I find code checkers like linters and lightweight static analyzers most valuable when they teach me better ways to code in a language or framework. For example, the Go staticcheck tool finds expensive string comparisons like:
go if strings.ToLower(string1) == strings.ToLower(string2) { ... }
and suggests instead:
go if strings.EqualFold(string1, string2) { ... }
These short-and-sweet replacements (even if not always semantics-preserving) are a great way to learn framework idioms or library functions, like strings.EqualFold in Go.1 And as a codebase grows, small inefficiencies and inconsistencies compound. Code patterns creep in that affect readability and performance—and it matters.
Running code checks quickly, easily, and comprehensively
Tools like staticcheck and linters need setting up: a local clone or project build on your machine, or a continuous integration (CI) or editor set up. When I learn about patterns like strings.EqualFold, I want to know where else they might be lurking: in my code, in my team's code, or in open source projects. To do that I really need a lightweight workflow, not something that needs cloning repositories, CI or editor setup. Too much hassle. What I'm really after is a nimble way to find patterns in a bunch of code over many repositories, quickly and comprehensively. Something that feels a lot more like searching code than running analyzers.
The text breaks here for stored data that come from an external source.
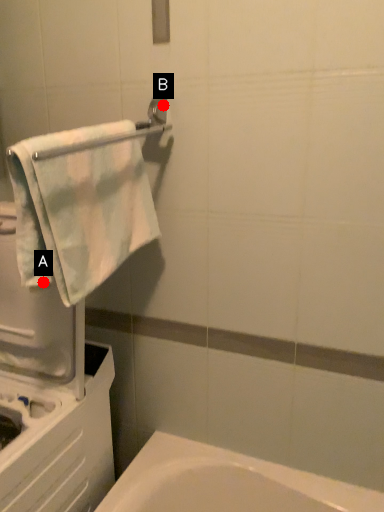 Question: Two points are circled on the image, labeled by A and B beside each circle. Which point is farther from the camera taking this photo?

Choices:
 (A) A is further
 (B) B is further

Answer: (B) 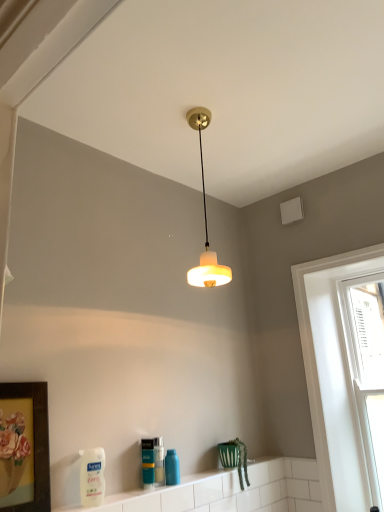 Question: Is point (349, 364) positioned closer to the camera than point (168, 466)?

Choices:
 (A) closer
 (B) farther

Answer: (B)

Question: Is white glossy window at right, the 1th window from the left, to the left or to the right of blue glossy bottle at lower center, placed as the first cleaning product when sorted from right to left, in the image?

Choices:
 (A) left
 (B) right

Answer: (B)

Question: Which of these objects is positioned closest to the white glossy window at right, the 2th window from the right?

Choices:
 (A) blue glossy bottle at lower center, which is the second cleaning product from left to right
 (B) translucent plastic bottle at lower center
 (C) white glossy tile at lower center
 (D) white glass window at right, the 2th window from the left
 (E) wooden framed artwork at lower left

Answer: (D)

Question: Which of these objects is positioned farthest from the white glossy tile at lower center?

Choices:
 (A) white glossy window at right, the 2th window from the right
 (B) white matte bottle at lower left, arranged as the second cleaning product when viewed from the back
 (C) white glass window at right, the 1th window from the right
 (D) translucent glass lampshade at upper center
 (E) translucent plastic bottle at lower center

Answer: (D) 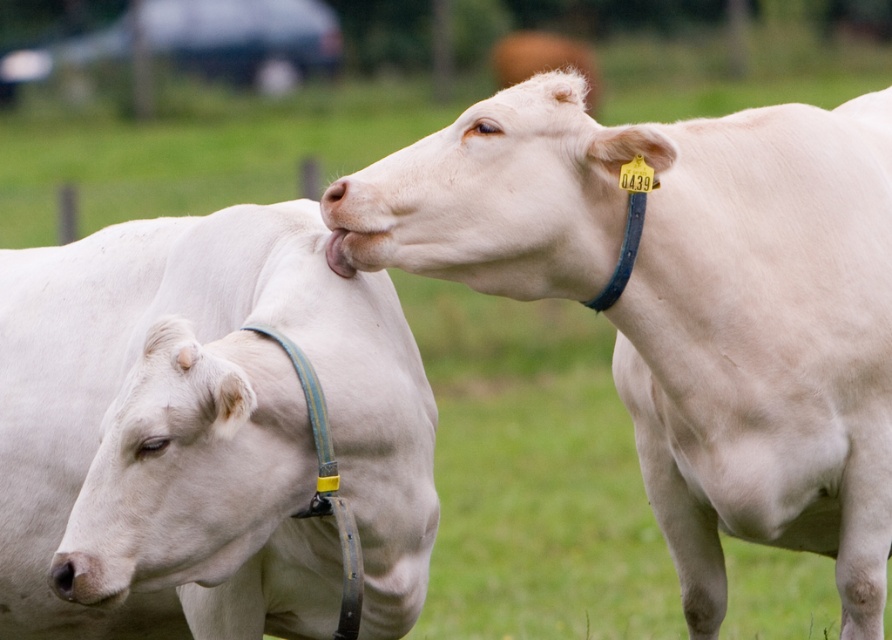 Question: Among these points, which one is nearest to the camera?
Naturally, a plaintext search with grepcan find snippets of EqualFold calls. In practice though, this plaintext treatment can't offer the fidelity of dedicated checkers that understand more about code structure and type information. But I believe there's a midway. What about a lightweight wokflow where that EqualFold check is a simpler but comparably effective search query that could completely eradicate all those inefficient comparisons in my code, my organization's code, or even all of open source code?
Example: turning code checks into code search queries
Earlier this year Sourcegraph introduced structural search to search over code syntax. Structural search uses comby to implement a basic building block in traditional code checkers: it interprets programs as concrete syntax trees, not just plaintext. Using file filters and our new support for or clauses, it's possible to write configurable code checks as self-contained search queries. Let's explore this idea!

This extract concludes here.